> INFORMATION GIVEN
>>>
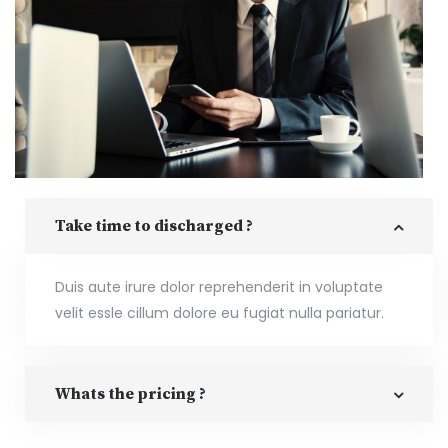
Take time to discharged ?
Duis aute irure dolor reprehenderit in voluptate
velit essle cillum dolore eu fugiat nulla pariatur.
Whats the pricing ?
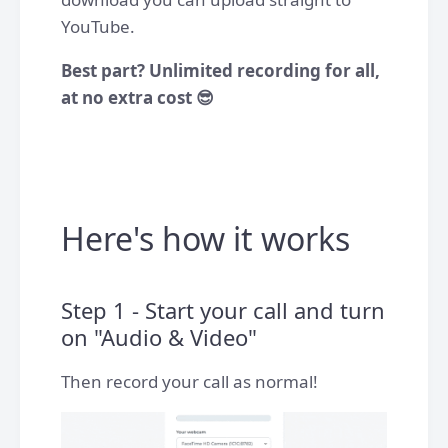
YouTube.
Best part? Unlimited recording for all,
at no extra cost 😎
Here's how it works
Step 1 - Start your call and turn
on "Audio & Video"
Then record your call as normal!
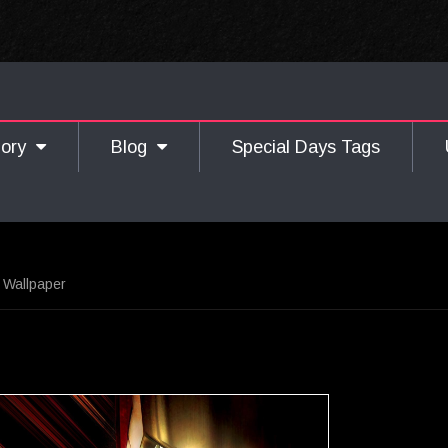
gory
Blog
Special Days Tags
 Wallpaper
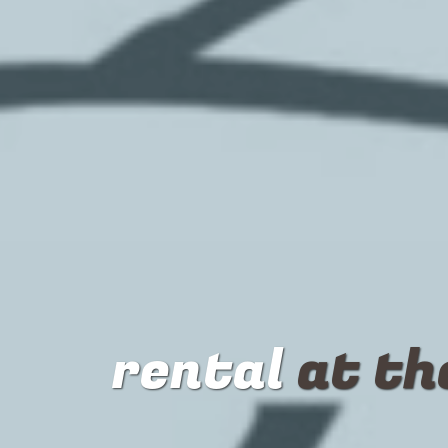
rental
at th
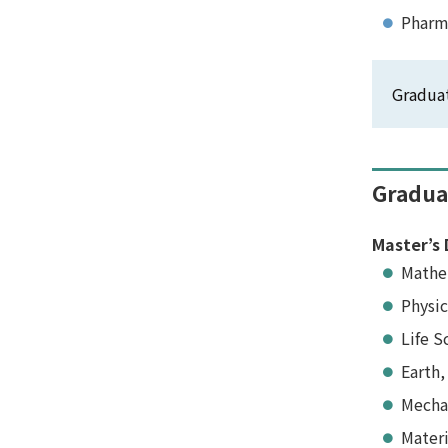
Pharm
Graduat
Gradua
Master’s 
Mathe
Physic
Life S
Earth,
Mecha
Materi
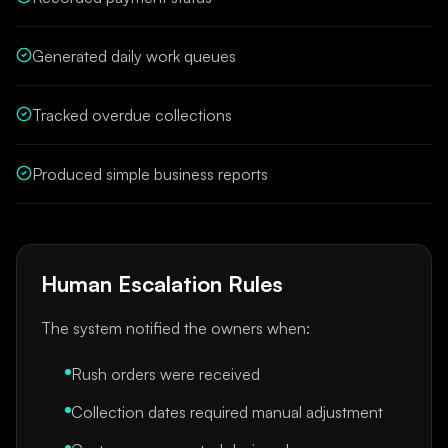
Generated daily work queues
Tracked overdue collections
Produced simple business reports
Human Escalation Rules
The system notified the owners when:
Rush orders were received
Collection dates required manual adjustment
<<<
> YOUR INSTRUCTIONS
Starting at the line that holds "Here's how it works", retype every line through the end of the data, both ends included. Pictures stay out of the copy.

> TASK OUTPUT
Here's how it works
Step 1 - Start your call and turn
on "Audio & Video"
Then record your call as normal!
gory
Blog
Special Days Tags
 Wallpaper
rental
at th
Pharm
Graduat
Gradua
Master’s 
Mathe
Physic
Life S
Earth,
Mecha
Materi
Generated daily work queues
Tracked overdue collections
Produced simple business reports
Human Escalation Rules
The system notified the owners when:
Rush orders were received
Collection dates required manual adjustment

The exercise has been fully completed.